A informação consta em ofício encaminhado à 8ª Promotoria de Justiça da Moralidade Pública de Juazeiro, datado de 22 de janeiro de 2026, no qual o Portal Preto no Branco teve acesso. Conforme as informações, os bens não localizados são vinculados a gestões anteriores, o que motivou a comunicação formal aos órgãos de controle externo e ao MPBA.

Ainda segundo o documento, as inconsistências foram identificadas pela Comissão de Inventário de Bens Móveis e Imóveis, durante o fechamento patrimonial do exercício de 2025, realizado no último dia 15 de janeiro de 2026, conforme as diretrizes do Tribunal de Contas dos Municípios da Bahia (TCM-BA). O inventário aponta ainda que os bens do exercício de 2025, sob a nova gestão, estão assegurados no patrimônio da autarquia.

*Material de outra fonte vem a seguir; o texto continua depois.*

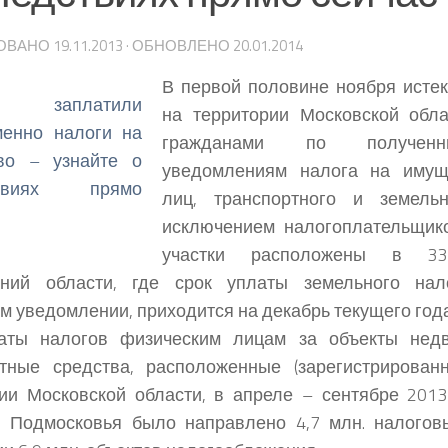
ОВАНО
19.11.2013
· ОБНОВЛЕНО
20.01.2014
В первой половине ноября исте
на территории Московской обл
гражданами по получен
уведомлениям налога на имущ
лиц, транспортного и земельн
исключением налогоплательщик
участки расположены в 33
аний области, где срок уплаты земельного нал
м уведомлении, приходится на декабрь текущего года
аты налогов физическим лицам за объекты недв
ртные средства, расположенные (зарегистрирован
ии Московской области, в апреле – сентябре 201
и Подмосковья было направлено 4,7 млн. налогов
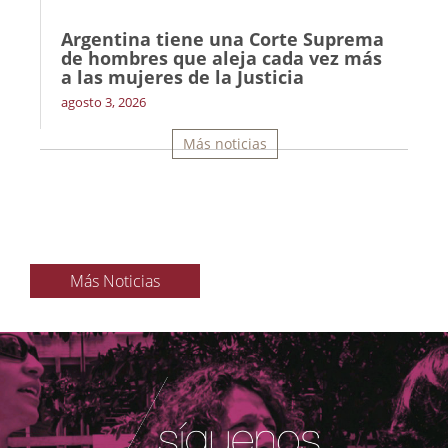
Argentina tiene una Corte Suprema
de hombres que aleja cada vez más
a las mujeres de la Justicia
agosto 3, 2026
Más noticias
Más Noticias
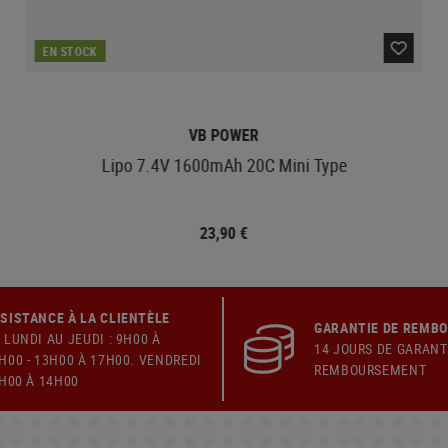
EN STOCK
VB POWER
Lipo 7.4V 1600mAh 20C Mini Type
23,90 €
SISTANCE À LA CLIENTÈLE
GARANTIE DE REMB
 LUNDI AU JEUDI : 9H00 À
14 JOURS DE GARANT
H00 - 13H00 À 17H00. VENDREDI
REMBOURSEMENT
9H00 À 14H00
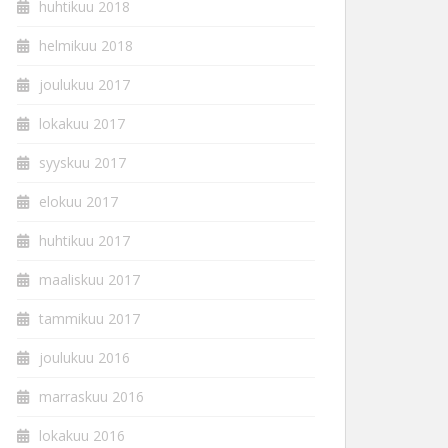
huhtikuu 2018
helmikuu 2018
joulukuu 2017
lokakuu 2017
syyskuu 2017
elokuu 2017
huhtikuu 2017
maaliskuu 2017
tammikuu 2017
joulukuu 2016
marraskuu 2016
lokakuu 2016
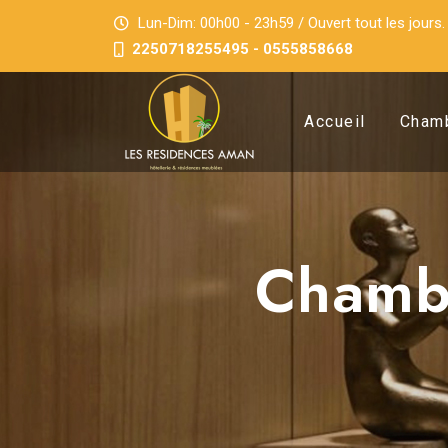
Lun-Dim: 00h00 - 23h59 / Ouvert tout les jours.
2250718255495 - 0555858668
Accueil
Cham
Chambr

No ofício, o SAAE reforçou seu compromisso com a transparência, legalidade e correta aplicação dos recursos públicos, colocando-se à disposição para prestar esclarecimentos adicionais e colaborar com as investigações que venham a ser instauradas. A Autarquia destacou ainda que a comunicação ao MP-BA tem como objetivo garantir a responsabilização adequada, caso sejam confirmadas irregularidades, e assegurar a proteção do patrimônio público do município de Juazeiro.